Sin embargo el paso del tiempo ha hecho que se perdieran o cegaran la mayoría de los habitáculos subterráneos por diferentes causas:

El deterioro, que imposibilita su uso, ya que el terreno donde se asienta Aranjuez es necesariamente húmedo, el agua discurre hacia el río por debajo del pueblo y geológicamente el terreno es gredoso, lo que hace poco prácticas estas estancias, salvo para el cultivo del champiñón, supongo.

Por otro lado en ocasiones su existencia ha sido simplemente olvidada -también por falta de uso-, especialmente cuando el acceso no se encuentra dentro de una vivienda sino que, siendo comunales, se localizan en un rincón de un patio o corrala de difícil acceso.

En cuanto a los hipotéticos túneles, todo el mundo habla de ellos, añadiendo que alguien a quien conocen -nunca ellos mismos-, los han visto y recorrido:

Se trataría de pasadizos subterráneos que comunicaran edificios importantes, palacios, iglesias, cocheras de carruajes, casas de Postas, dependencias de la corte,... por motivos estratégicos obligados al secreto. O por motivos banales y escandalosos, que obligaran a mayor secreto aún.

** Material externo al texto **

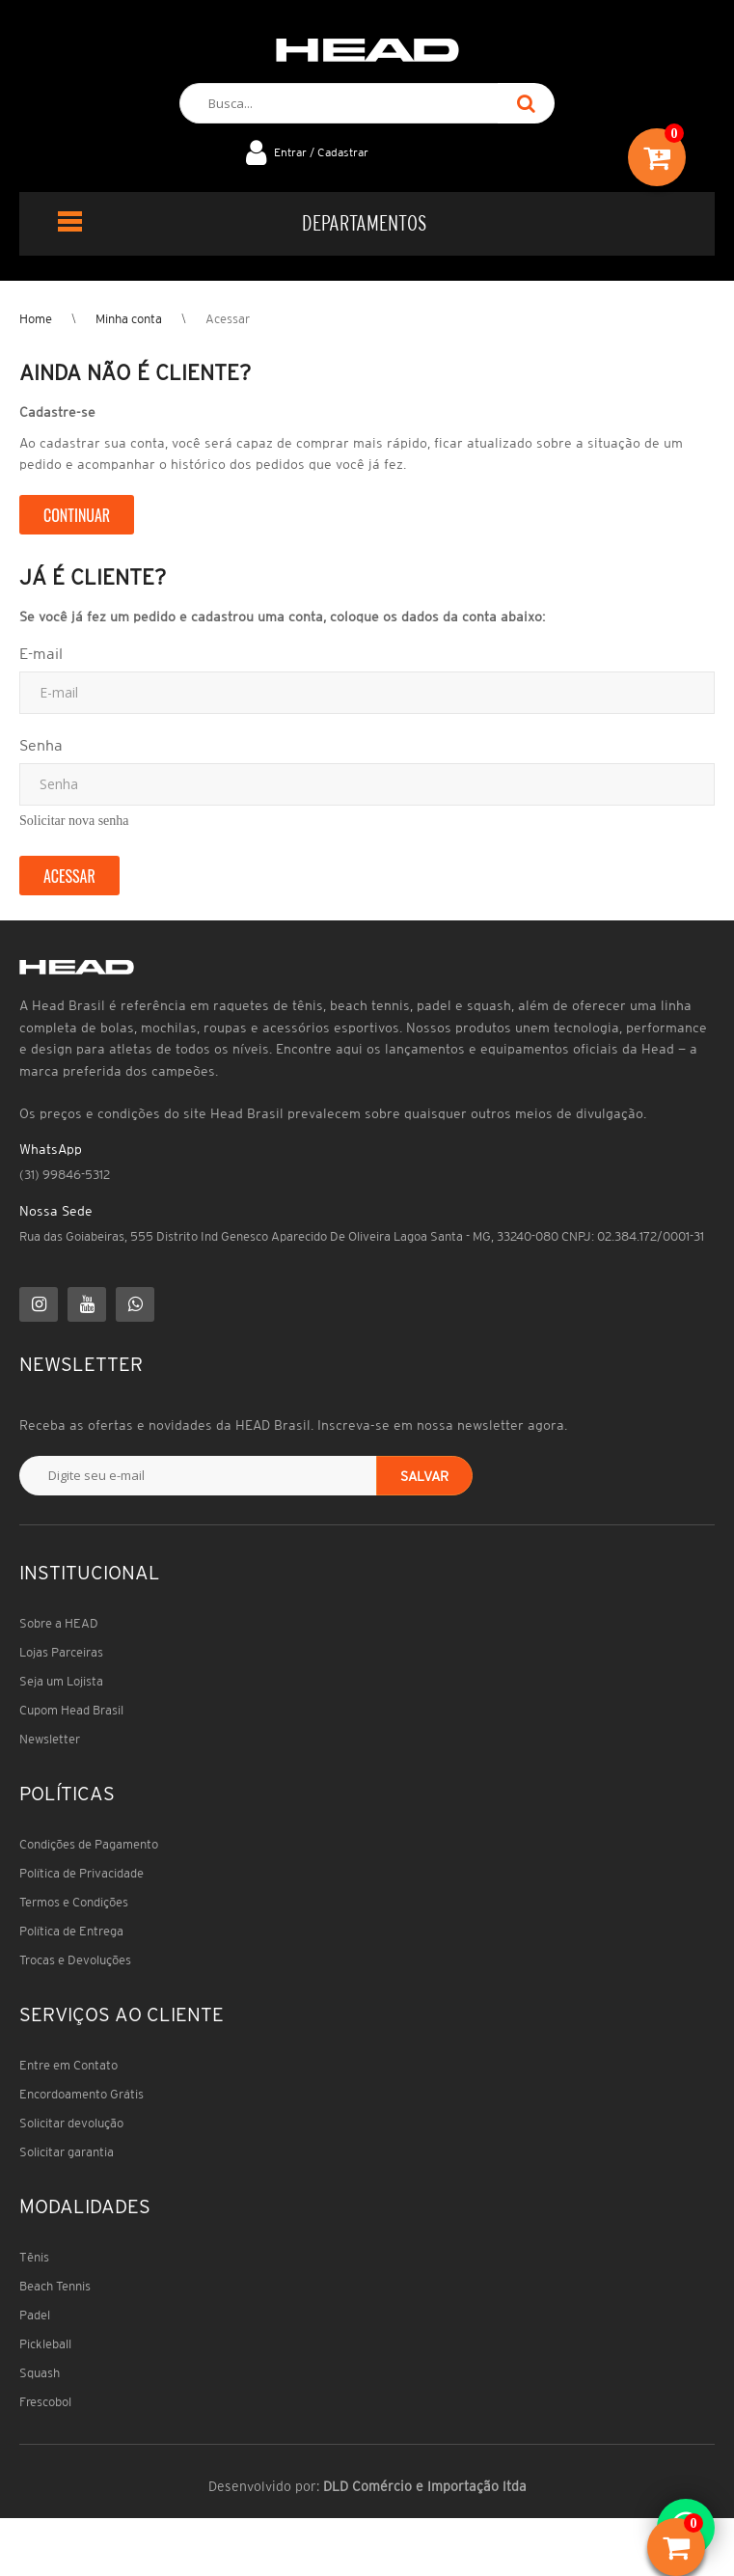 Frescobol (45, 2402)
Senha (41, 745)
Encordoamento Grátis (81, 2094)
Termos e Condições (73, 1902)
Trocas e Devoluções (75, 1960)
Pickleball (45, 2344)
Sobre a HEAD (58, 1623)
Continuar (76, 515)
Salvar (424, 1476)
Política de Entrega (71, 1931)
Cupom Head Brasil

Su existencia es dudosa, al menos en la magnitud en que es imaginada, aunque la idea es muy popular en la historiografía local, porque para los autóctonos explican u organizan historias truculentas o indecentes referidas a la nobleza, la realeza, la clerecía, la corte en general que siempre habitó el pueblo, donde caben relatos de amores, guerras, infidelidades, conspiraciones, complots; actividades que requieren del ocultamiento, historias a las que en Aranjuez las gentes son muy aficionadas y -se non e vero, e ben trovato-, dan pistas sobre hechos reales, simpatías y antipatías del pueblo.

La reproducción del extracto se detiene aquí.